The 10 Most Common Mistakes in Writing Blog Posts
Some people think of writing a blog post as an easy job, as something that doesn’t require a full skill set. The truth is though; there is a lot of blogging that many people don’t understand. Writing a good blog requires a great deal of practice and expertise. Writing blogs is a learning process, and mistakes are very often made. Luckily, this list is here to help. It will help you to navigate and avoid the most common mistakes made by blog writers.
The 10 Most Common Mistakes in Writing Blog Posts
- Writing blog posts at random. Maybe you want to write about your day in one post, include a recipe in another, and then write about travel a different day. If your blog is meant to be read only by you and your friends or family, then it’s fine to treat it as an online diary of your days and ideas; however, if you want to increase your readership, then you should be more specific. Each post you write should serve to boost your brand or platform. Find a niche and start working your way up within it.
- Writing too professionally.While some blog posts may require a little bit of a professional tone, blog posts should generally be a bit more on the conversational side. If you write like you do in a term paper or report, then you may lose your audience. Make sure to hone your voice and make it your own. Don’t sound too stiff, sound like yourself. People will care more about your posts if they can feel your personality burst through.
- Writing too broadly. Broad topics are hard to get a good hold on because they pose questions that cannot be answered in a blog post. For example, a blog post about social media should not be about social media in general, but about one specific aspect of social media. You need to be detailed, and the more specific your topic, the more detailed you can be. Additionally, the more targeted your post, the likelier you are to build a readership. Choosing a concrete topic for your blog and a title to match is one of the best ways to gain a following.
- Not knowing who your audience is. You have to know who your intended audience is before you start your blog. Are they business marketers, college students, or 25-35-year-old travelers? This makes a huge difference. Knowing the necessary details about your audience will make your posts stronger and more targeted. You may think your audience will find you, but it should be the other way around. Know your audience and put in the work to try and find them.
- Randomly formatting your blog. People often think that “blog post” is synonymous with a stream of consciousness writing, but it’s not. You should structure your blog posts, use headings, and plan their format before writing them. Create a goal for each post (what you want to convey) and then make a list of supporting bullet points before you begin.

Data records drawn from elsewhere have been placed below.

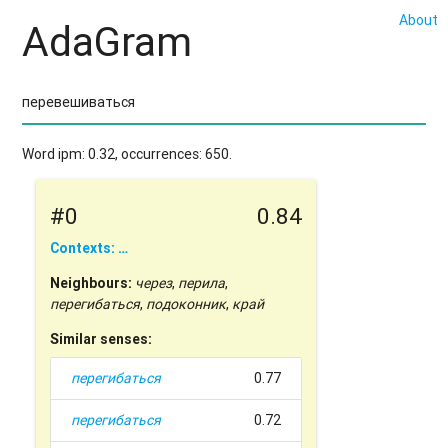
About
AdaGram
Word ipm: 0.32, occurrences: 650.
#0
0.84
Contexts: …
Neighbours:
через
,
перила
,
перегибаться
,
подоконник
,
край
Similar senses:
перегибаться
0.77
перегибаться
0.72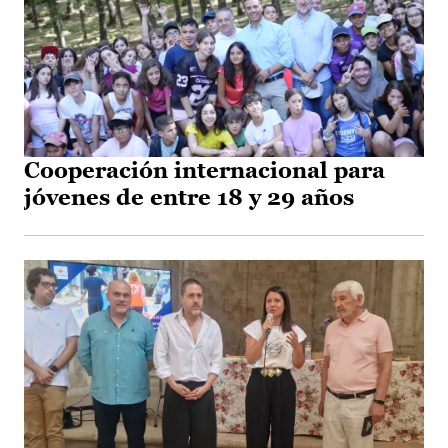
Cooperación internacional para
jóvenes de entre 18 y 29 años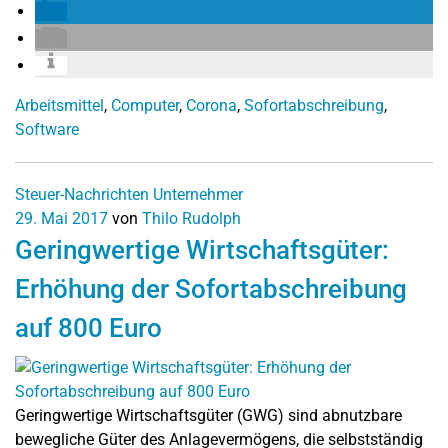
Arbeitsmittel
,
Computer
,
Corona
,
Sofortabschreibung
,
Software
Steuer-Nachrichten
Unternehmer
29. Mai 2017
von
Thilo Rudolph
Geringwertige Wirtschaftsgüter:
Erhöhung der Sofortabschreibung
auf 800 Euro
Geringwertige Wirtschaftsgüter (GWG) sind abnutzbare
bewegliche Güter des Anlagevermögens, die selbstständig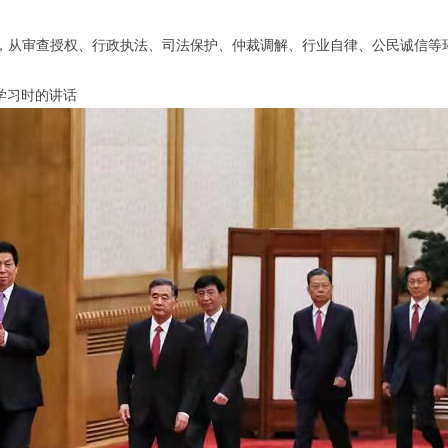
，从审查授权、行政执法、司法保护、仲裁调解、行业自律、公民诚信等
体学习时的讲话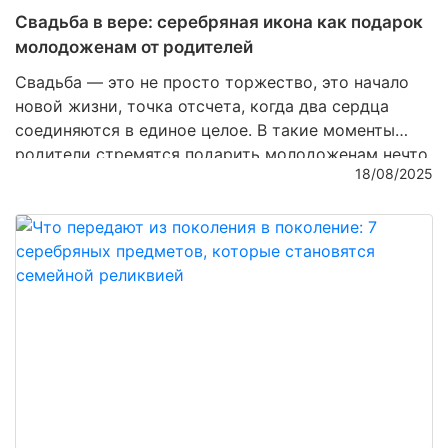
Свадьба в вере: серебряная икона как подарок
молодоженам от родителей
Свадьба — это не просто торжество, это начало
новой жизни, точка отсчета, когда два сердца
соединяются в единое целое. В такие моменты
родители стремятся подарить молодоженам нечто
18/08/2025
особенное, что будет хранить духовную связь,
семейные традиции и благословение. Среди
множества подарков особенно ценятся
серебряные
иконы
— изделия, которые объединяют духовность
и мастерство ювелиров, превращая металл в
настоящее произведение искусства.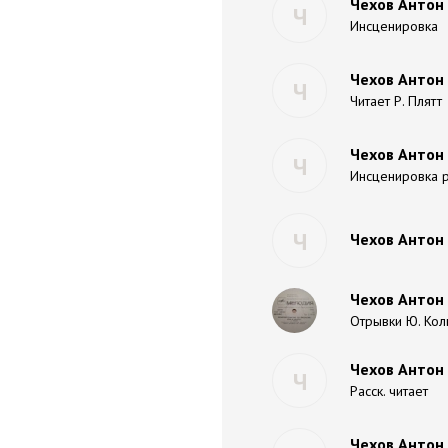
Чехов Антон
Ч
Инсценировка
Чехов Антон
Ч
Читает Р. Плятт
Чехов Антон 
Ч
Инсценировка р
Ч
Чехов Антон 
Чехов Антон 
Отрывки Ю. Кол
Чехов Антон 
Ч
Расск. читает
Чехов Антон 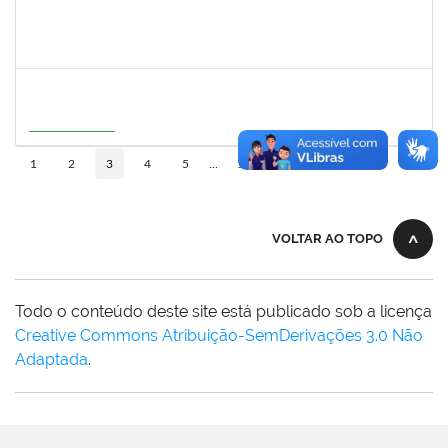
1558280
JANETE DOS SANTOS
Técnico
23007.00007111/2026-16
08/06/2026
22/06/2026
Concluído
1273255
CAROLINE COSTA BOURBON
Docente
23007.00004668/2026-17
22/05/2026
20/08/2026
Em Andamento
10
1
2
3
4
5
...
110
VOLTAR AO TOPO
Todo o conteúdo deste site está publicado sob a licença
Creative Commons Atribuição-SemDerivações 3.0 Não
Adaptada
.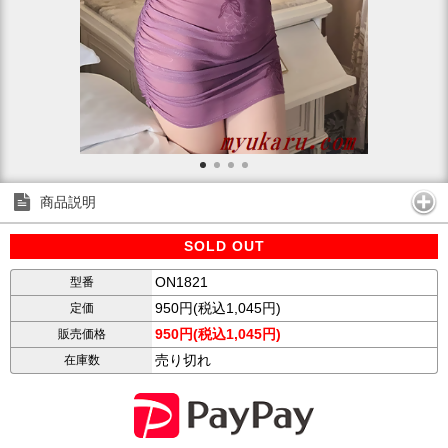
商品説明
SOLD OUT
ON1821
型番
950円(税込1,045円)
定価
950円(税込1,045円)
販売価格
売り切れ
在庫数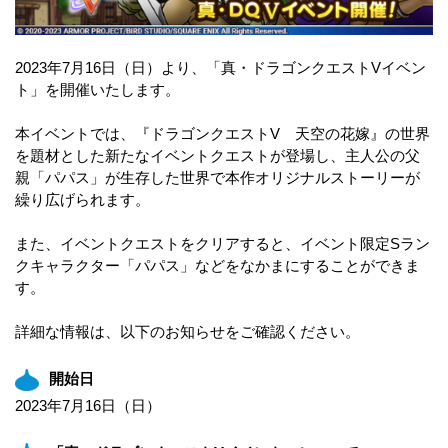
2023年7月16日（日）より、「真・ドラゴンクエストVイベン
ト」を開催いたします。
本イベントでは、『ドラゴンクエストV 天空の花嫁』の世界
を題材とした新たなイベントクエストが登場し、主人公の父
親「パパス」が生存した世界で本作オリジナルストーリーが
繰り広げられます。
また、イベントクエストをクリアすると、イベント限定Sラン
クキャラクター「パパス」などをなかまにすることができま
す。
詳細な情報は、以下のお知らせをご確認ください。
開始日
2023年7月16日（日）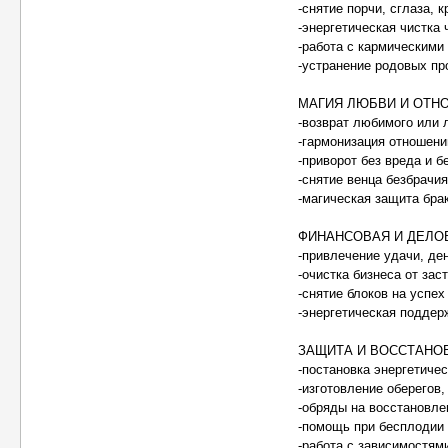
-снятие порчи, сглаза, 
-энергетическая чистка 
-работа с кармическими
-устранение родовых пр
МАГИЯ ЛЮБВИ И ОТН
-возврат любимого или 
-гармонизация отношени
-приворот без вреда и б
-снятие венца безбрачия
-магическая защита брак
ФИНАНСОВАЯ И ДЕЛО
-привлечение удачи, ден
-очистка бизнеса от зас
-снятие блоков на успех
-энергетическая поддер
ЗАЩИТА И ВОССТАНО
-постановка энергетиче
-изготовление оберегов
-обряды на восстановле
-помощь при бесплодии 
-работа с зависимостям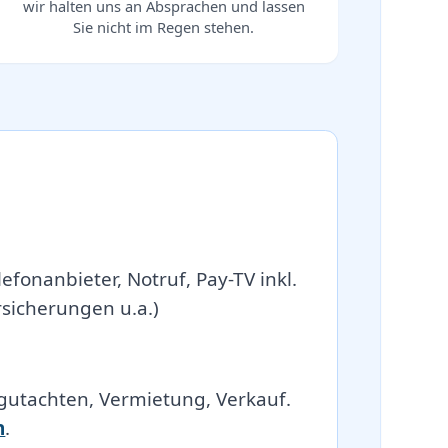
wir halten uns an Absprachen und lassen
Sie nicht im Regen stehen.
efonanbieter, Notruf, Pay-TV inkl.
icherungen u.a.)
gutachten, Vermietung, Verkauf.
n
.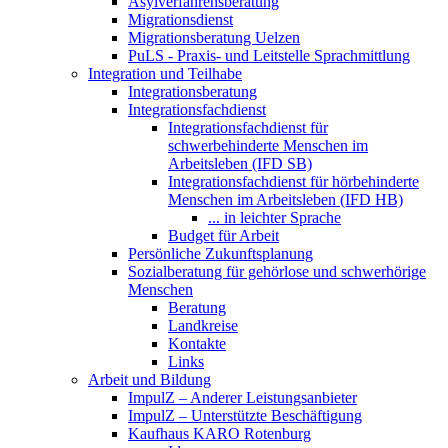
Asylverfahrensberatung
Migrationsdienst
Migrationsberatung Uelzen
PuLS - Praxis- und Leitstelle Sprachmittlung
Integration und Teilhabe
Integrationsberatung
Integrationsfachdienst
Integrationsfachdienst für
schwerbehinderte Menschen im
Arbeitsleben (IFD SB)
Integrationsfachdienst für hörbehinderte
Menschen im Arbeitsleben (IFD HB)
... in leichter Sprache
Budget für Arbeit
Persönliche Zukunftsplanung
Sozialberatung für gehörlose und schwerhörige
Menschen
Beratung
Landkreise
Kontakte
Links
Arbeit und Bildung
ImpulZ – Anderer Leistungsanbieter
ImpulZ – Unterstützte Beschäftigung
Kaufhaus KARO Rotenburg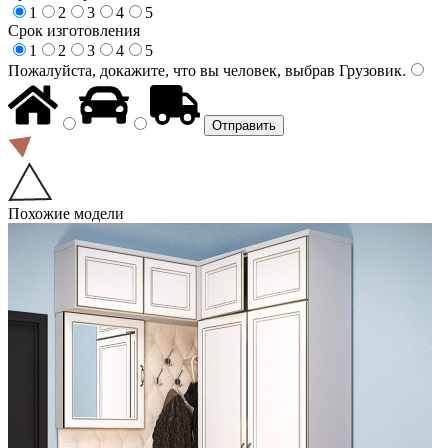
1
2
3
4
5
Срок изготовления
1
2
3
4
5
Пожалуйста, докажите, что вы человек, выбрав
Грузовик
.
Похожие модели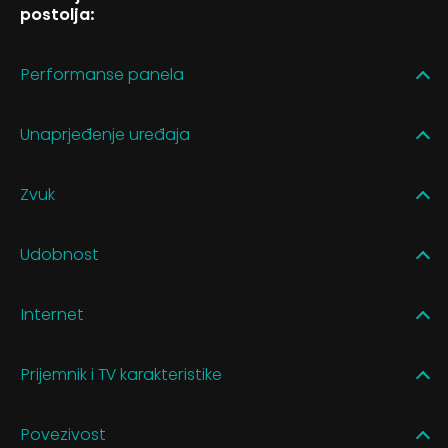
postolja:
Performanse panela
Unaprjeđenje uređaja
Zvuk
Udobnost
Internet
Prijemnik i TV karakteristike
Povezivost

- Thinking that your post exists in isolation. While your post may be compelling in its own right, it will be stronger if you add supporting evidence or link to other blog posts. This will also increase your blog traffic and allow you to engage with other bloggers and writers. While opinion pieces are certainly valid, if they can be put in conversations with other opinions or are backed by data, then you will be taken more seriously.
- Not creating a subscribers list. Studies show that email is actually a far more effective marketing tool than social media. Creating a subscribers list, through which people are given access to your content, increases traffic to your website by a lot. Your email subscribers are also more likely to comment on and share your blog posts, which will, in turn, bring even more traffic.
- Not editing. Even if you’re experienced in writing and have written more complex pieces in the past, you still need to sit down and take a little time to proofread and edit what you write.
- Blogging only once in a while. Beginner bloggers often think they only need to post when they “feel the inspiration.” This is definitely not the case. Inconsistent blogging is one way to guarantee that you won’t get traffic to your blog. And while volume is important, consistency is also key. You should create a calendar that allows you to stay organized, making sure that you’re posting a set amount of times per week.
- Giving up. This is easily the biggest mistake that new bloggers make. After a few posts, people may not see any increase in traffic, but that’s okay. Blogging is a gradual game, and a lot of hard work and consistency is what will lead you to success. Your focus should be long-term, meaning that you should write professional blog posts that will be relevant for longer and will, therefore, stay on search engines for more time.
Blogging, just like any skill worth having, needs to be properly practiced and honed before one can become an expert. People aren’t born bloggers. A successful blog comes only after a lot of hard work, after making mistakes and learning from them. Hopefully, this list will remove some of those mistakes from your list of barriers and blogging will be made just a little bit easier for you. Remember, the most important part of blogging is consistency and hanging in there when it feels like you shouldn’t.